About this task:
Print the whole listing below exactly, skipping every picture.
□ □ □ □ □
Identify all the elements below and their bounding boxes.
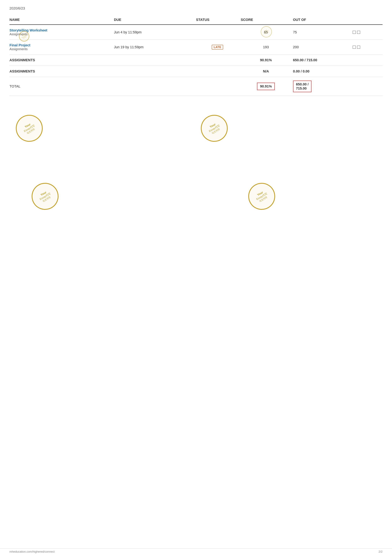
section-label-2: ASSIGNMENTS [9, 69, 35, 73]
col-header-due: DUE [114, 15, 196, 25]
checkbox-2[interactable] [357, 31, 360, 34]
col-header-name: NAME [9, 15, 114, 25]
section-outof-2: 0.00 / 0.00 [293, 66, 353, 77]
footer: mheducation.com/highered/connect 2/2 [0, 548, 392, 555]
assignment-name-final[interactable]: Final Project [9, 43, 112, 47]
footer-right: 2/2 [378, 550, 383, 553]
footer-left: mheducation.com/highered/connect [9, 550, 55, 553]
assignment-sub-storytelling: Assignments Your Essay代写 论文代写 [9, 32, 112, 36]
section-outof-1: 650.00 / 715.00 [293, 55, 353, 66]
watermark-2: Your Essay代写 论文代写 [201, 115, 228, 142]
checkbox-storytelling [353, 25, 383, 40]
section-row-assignments-1: ASSIGNMENTS 90.91% 650.00 / 715.00 [9, 55, 383, 66]
watermark-4: Your Essay代写 论文代写 [248, 183, 275, 210]
watermark-3: Your Essay代写 论文代写 [32, 183, 58, 210]
due-final: Jun 19 by 11:59pm [114, 40, 196, 55]
total-label: TOTAL [9, 77, 114, 96]
score-final: 193 [241, 40, 293, 55]
watermark-1: Your Essay代写 论文代写 [16, 115, 43, 142]
checkbox-1[interactable] [353, 31, 356, 34]
watermarks-row1: Your Essay代写 论文代写 Your Essay代写 论文代写 [9, 105, 383, 151]
score-storytelling: 65 Your Essay代写 论文代写 [241, 25, 293, 40]
due-storytelling: Jun 4 by 11:59pm [114, 25, 196, 40]
col-header-extra [353, 15, 383, 25]
total-score: 90.91% [241, 77, 293, 96]
col-header-status: STATUS [196, 15, 241, 25]
total-outof-box: 650.00 / 715.00 [293, 80, 312, 92]
checkbox-3[interactable] [353, 45, 356, 49]
total-row: TOTAL 90.91% 650.00 / 715.00 [9, 77, 383, 96]
table-row: Storytelling Worksheet Assignments Your … [9, 25, 383, 40]
late-badge: LATE [212, 45, 223, 50]
section-score-2: N/A [241, 66, 293, 77]
col-header-outof: OUT OF [293, 15, 353, 25]
section-label-1: ASSIGNMENTS [9, 58, 35, 62]
total-score-box: 90.91% [257, 83, 275, 90]
section-row-assignments-2: ASSIGNMENTS N/A 0.00 / 0.00 [9, 66, 383, 77]
page-date: 2020/6/23 [9, 6, 383, 10]
col-header-score: SCORE [241, 15, 293, 25]
watermarks-row2: Your Essay代写 论文代写 Your Essay代写 论文代写 [9, 151, 383, 219]
grades-table: NAME DUE STATUS SCORE OUT OF Storytellin… [9, 15, 383, 96]
assignment-sub-final: Assignments [9, 47, 112, 51]
section-score-1: 90.91% [241, 55, 293, 66]
outof-storytelling: 75 [293, 25, 353, 40]
checkbox-4[interactable] [357, 45, 360, 49]
total-outof: 650.00 / 715.00 [293, 77, 353, 96]
checkbox-final [353, 40, 383, 55]
outof-final: 200 [293, 40, 353, 55]
status-final: LATE [196, 40, 241, 55]
table-row: Final Project Assignments Jun 19 by 11:5… [9, 40, 383, 55]
status-storytelling [196, 25, 241, 40]
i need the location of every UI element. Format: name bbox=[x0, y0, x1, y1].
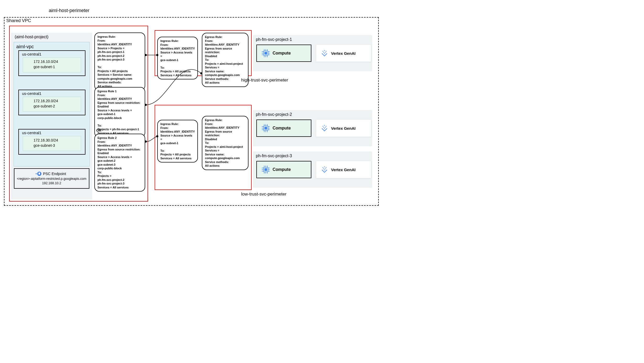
□ □ □ □ □
Response to the exercise:
Identify all the elements below and their bounding boxes.
section-label-2: ASSIGNMENTS [9, 69, 35, 73]
col-header-due: DUE [114, 15, 196, 25]
checkbox-2[interactable] [357, 31, 360, 34]
col-header-name: NAME [9, 15, 114, 25]
section-outof-2: 0.00 / 0.00 [293, 66, 353, 77]
footer: mheducation.com/highered/connect 2/2 [0, 548, 392, 555]
assignment-name-final[interactable]: Final Project [9, 43, 112, 47]
footer-right: 2/2 [378, 550, 383, 553]
footer-left: mheducation.com/highered/connect [9, 550, 55, 553]
assignment-sub-storytelling: Assignments Your Essay代写 论文代写 [9, 32, 112, 36]
section-outof-1: 650.00 / 715.00 [293, 55, 353, 66]
watermark-2: Your Essay代写 论文代写 [201, 115, 228, 142]
checkbox-storytelling [353, 25, 383, 40]
section-row-assignments-1: ASSIGNMENTS 90.91% 650.00 / 715.00 [9, 55, 383, 66]
watermark-4: Your Essay代写 论文代写 [248, 183, 275, 210]
watermark-3: Your Essay代写 论文代写 [32, 183, 58, 210]
due-final: Jun 19 by 11:59pm [114, 40, 196, 55]
total-label: TOTAL [9, 77, 114, 96]
score-final: 193 [241, 40, 293, 55]
watermark-1: Your Essay代写 论文代写 [16, 115, 43, 142]
checkbox-1[interactable] [353, 31, 356, 34]
watermarks-row1: Your Essay代写 论文代写 Your Essay代写 论文代写 [9, 105, 383, 151]
score-storytelling: 65 Your Essay代写 论文代写 [241, 25, 293, 40]
due-storytelling: Jun 4 by 11:59pm [114, 25, 196, 40]
col-header-extra [353, 15, 383, 25]
total-score: 90.91% [241, 77, 293, 96]
col-header-status: STATUS [196, 15, 241, 25]
total-outof-box: 650.00 / 715.00 [293, 80, 312, 92]
checkbox-3[interactable] [353, 45, 356, 49]
total-row: TOTAL 90.91% 650.00 / 715.00 [9, 77, 383, 96]
table-row: Storytelling Worksheet Assignments Your … [9, 25, 383, 40]
late-badge: LATE [212, 45, 223, 50]
section-score-2: N/A [241, 66, 293, 77]
col-header-outof: OUT OF [293, 15, 353, 25]
section-label-1: ASSIGNMENTS [9, 58, 35, 62]
total-score-box: 90.91% [257, 83, 275, 90]
section-row-assignments-2: ASSIGNMENTS N/A 0.00 / 0.00 [9, 66, 383, 77]
page-date: 2020/6/23 [9, 6, 383, 10]
col-header-score: SCORE [241, 15, 293, 25]
watermarks-row2: Your Essay代写 论文代写 Your Essay代写 论文代写 [9, 151, 383, 219]
grades-table: NAME DUE STATUS SCORE OUT OF Storytellin… [9, 15, 383, 96]
assignment-sub-final: Assignments [9, 47, 112, 51]
section-score-1: 90.91% [241, 55, 293, 66]
outof-storytelling: 75 [293, 25, 353, 40]
checkbox-4[interactable] [357, 45, 360, 49]
total-outof: 650.00 / 715.00 [293, 77, 353, 96]
checkbox-final [353, 40, 383, 55]
outof-final: 200 [293, 40, 353, 55]
status-final: LATE [196, 40, 241, 55]
table-row: Final Project Assignments Jun 19 by 11:5… [9, 40, 383, 55]
status-storytelling [196, 25, 241, 40]
i need the location of every UI element. Format: name bbox=[x0, y0, x1, y1].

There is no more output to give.